◆ TO DO ◆
Any picture among the records should be left out, please; retype the rest exactly.

◆ ENTRIES SUPPLIED ◆

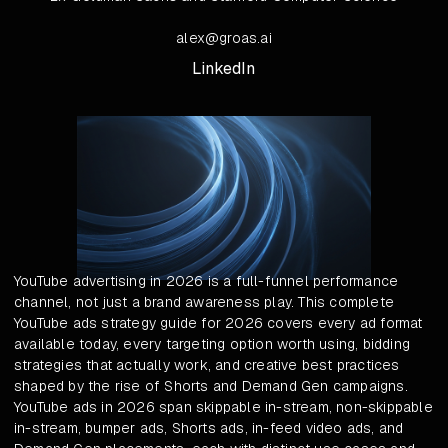
alex@groas.ai
LinkedIn
YouTube advertising in 2026 is a full-funnel performance
channel, not just a brand awareness play. This complete
YouTube ads strategy guide for 2026 covers every ad format
available today, every targeting option worth using, bidding
strategies that actually work, and creative best practices
shaped by the rise of Shorts and Demand Gen campaigns.
YouTube ads in 2026 span skippable in-stream, non-skippable
in-stream, bumper ads, Shorts ads, in-feed video ads, and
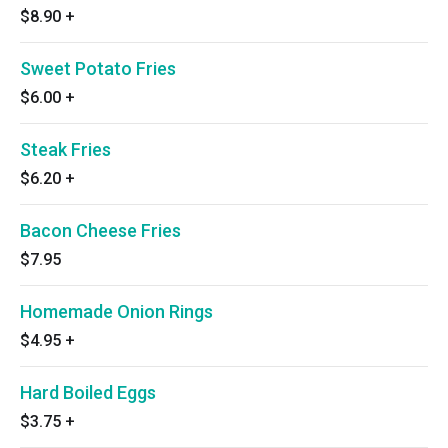
$8.90
+
Sweet Potato Fries
$6.00
+
Steak Fries
$6.20
+
Bacon Cheese Fries
$7.95
Homemade Onion Rings
$4.95
+
Hard Boiled Eggs
$3.75
+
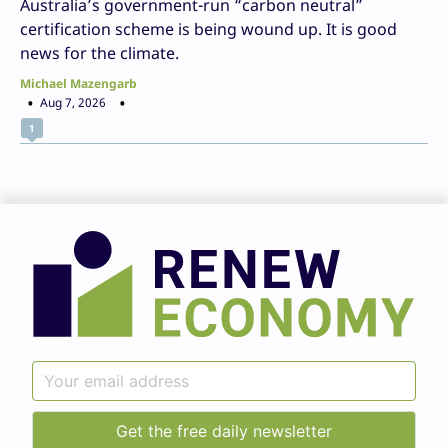
Australia’s government-run “carbon neutral”
certification scheme is being wound up. It is good
news for the climate.
Michael Mazengarb
Aug 7, 2026
1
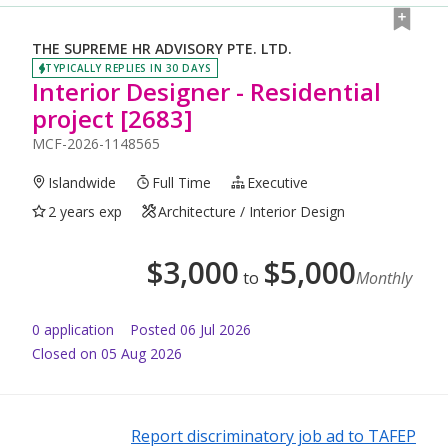
THE SUPREME HR ADVISORY PTE. LTD.
TYPICALLY REPLIES IN 30 DAYS
Interior Designer - Residential
project [2683]
MCF-2026-1148565
Islandwide
Full Time
Executive
2 years exp
Architecture / Interior Design
$
3,000
$
5,000
to
Monthly
0
application
Posted
06 Jul 2026
Closed on 05 Aug 2026
Report discriminatory job ad to TAFEP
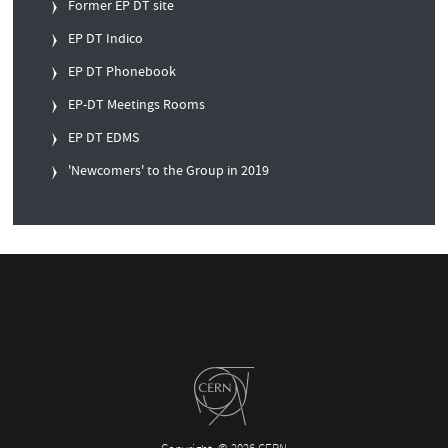
Former EP DT site
EP DT Indico
EP DT Phonebook
EP-DT Meetings Rooms
EP DT EDMS
'Newcomers' to the Group in 2019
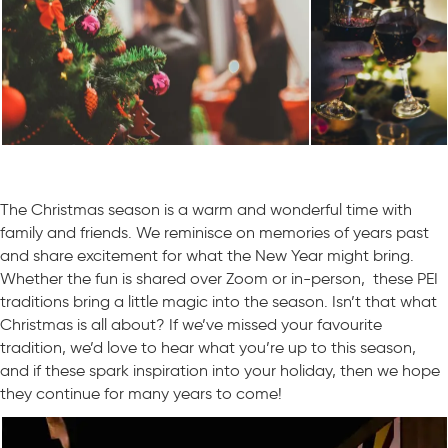
The Christmas season is a warm and wonderful time with
family and friends. We reminisce on memories of years past
and share excitement for what the New Year might bring.
Whether the fun is shared over Zoom or in-person, these PEI
traditions bring a little magic into the season. Isn’t that what
Christmas is all about? If we’ve missed your favourite
tradition, we’d love to hear what you’re up to this season,
and if these spark inspiration into your holiday, then we hope
they continue for many years to come!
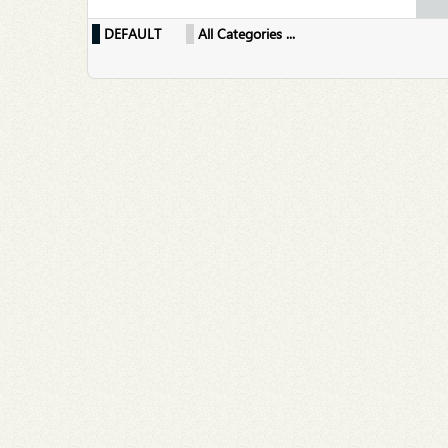
DEFAULT
All Categories ...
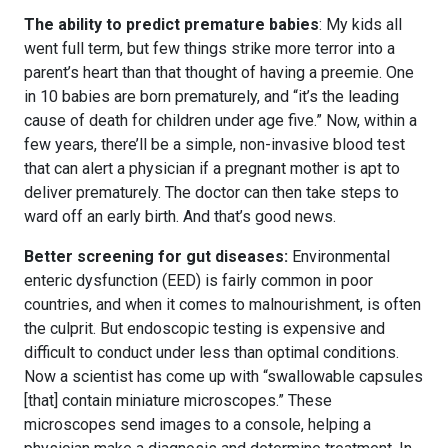
The ability to predict premature babies
: My kids all
went full term, but few things strike more terror into a
parent’s heart than that thought of having a preemie. One
in 10 babies are born prematurely, and “it’s the leading
cause of death for children under age five.” Now, within a
few years, there’ll be a simple, non-invasive blood test
that can alert a physician if a pregnant mother is apt to
deliver prematurely. The doctor can then take steps to
ward off an early birth. And that’s good news.
Better screening for gut diseases:
Environmental
enteric dysfunction (EED) is fairly common in poor
countries, and when it comes to malnourishment, is often
the culprit. But endoscopic testing is expensive and
difficult to conduct under less than optimal conditions.
Now a scientist has come up with “swallowable capsules
[that] contain miniature microscopes.” These
microscopes send images to a console, helping a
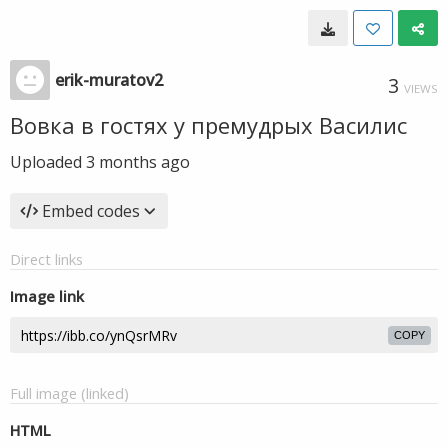
erik-muratov2
3
VIEWS
Вовка в гостях у премудрых Василис
Uploaded
3 months ago
Embed codes
Direct links
Image link
COPY
Full image (linked)
HTML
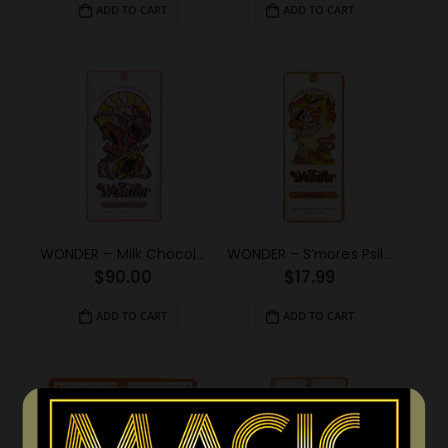
ADD TO CART
ADD TO CART
WONDER – Milk Chocolate Psilocybin Chocolate Bar (6g)
WONDER – S’mores Psilocybin Chocolate Bar (1g)
$
90.00
$
17.99
ADD TO CART
ADD TO CART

◆ SOLUTION TO THIS TASK ◆
alex@groas.ai
LinkedIn
YouTube advertising in 2026 is a full-funnel performance
channel, not just a brand awareness play. This complete
YouTube ads strategy guide for 2026 covers every ad format
available today, every targeting option worth using, bidding
strategies that actually work, and creative best practices
shaped by the rise of Shorts and Demand Gen campaigns.
YouTube ads in 2026 span skippable in-stream, non-skippable
in-stream, bumper ads, Shorts ads, in-feed video ads, and
$8.90
+
Sweet Potato Fries
$6.00
+
Steak Fries
$6.20
+
Bacon Cheese Fries
$7.95
Homemade Onion Rings
$4.95
+
Hard Boiled Eggs
$3.75
+
Australia’s government-run “carbon neutral”
certification scheme is being wound up. It is good
news for the climate.
Michael Mazengarb
Aug 7, 2026
1
THE SUPREME HR ADVISORY PTE. LTD.
TYPICALLY REPLIES IN 30 DAYS
Interior Designer - Residential
project [2683]
MCF-2026-1148565
Islandwide
Full Time
Executive
2 years exp
Architecture / Interior Design
$
3,000
$
5,000
to
Monthly
0
application
Posted
06 Jul 2026
Closed on 05 Aug 2026
Report discriminatory job ad to TAFEP
Former EP DT site
EP DT Indico
EP DT Phonebook
EP-DT Meetings Rooms
EP DT EDMS
'Newcomers' to the Group in 2019
The Christmas season is a warm and wonderful time with
family and friends. We reminisce on memories of years past
and share excitement for what the New Year might bring.
Whether the fun is shared over Zoom or in-person, these PEI
traditions bring a little magic into the season. Isn’t that what
Christmas is all about? If we’ve missed your favourite
tradition, we’d love to hear what you’re up to this season,
and if these spark inspiration into your holiday, then we hope
they continue for many years to come!
DEFAULT
All Categories ...
The ability to predict premature babies
: My kids all
went full term, but few things strike more terror into a
parent’s heart than that thought of having a preemie. One
in 10 babies are born prematurely, and “it’s the leading
cause of death for children under age five.” Now, within a
few years, there’ll be a simple, non-invasive blood test
that can alert a physician if a pregnant mother is apt to
deliver prematurely. The doctor can then take steps to
ward off an early birth. And that’s good news.
Better screening for gut diseases:
Environmental
enteric dysfunction (EED) is fairly common in poor
countries, and when it comes to malnourishment, is often
the culprit. But endoscopic testing is expensive and
difficult to conduct under less than optimal conditions.
Now a scientist has come up with “swallowable capsules
[that] contain miniature microscopes.” These
microscopes send images to a console, helping a
erik-muratov2
3
VIEWS
Вовка в гостях у премудрых Василис
Uploaded
3 months ago
Embed codes
Direct links
Image link
COPY
Full image (linked)
HTML
ADD TO CART
ADD TO CART
WONDER – Milk Chocolate Psilocybin Chocolate Bar (6g)
WONDER – S’mores Psilocybin Chocolate Bar (1g)
$
90.00
$
17.99
ADD TO CART
ADD TO CART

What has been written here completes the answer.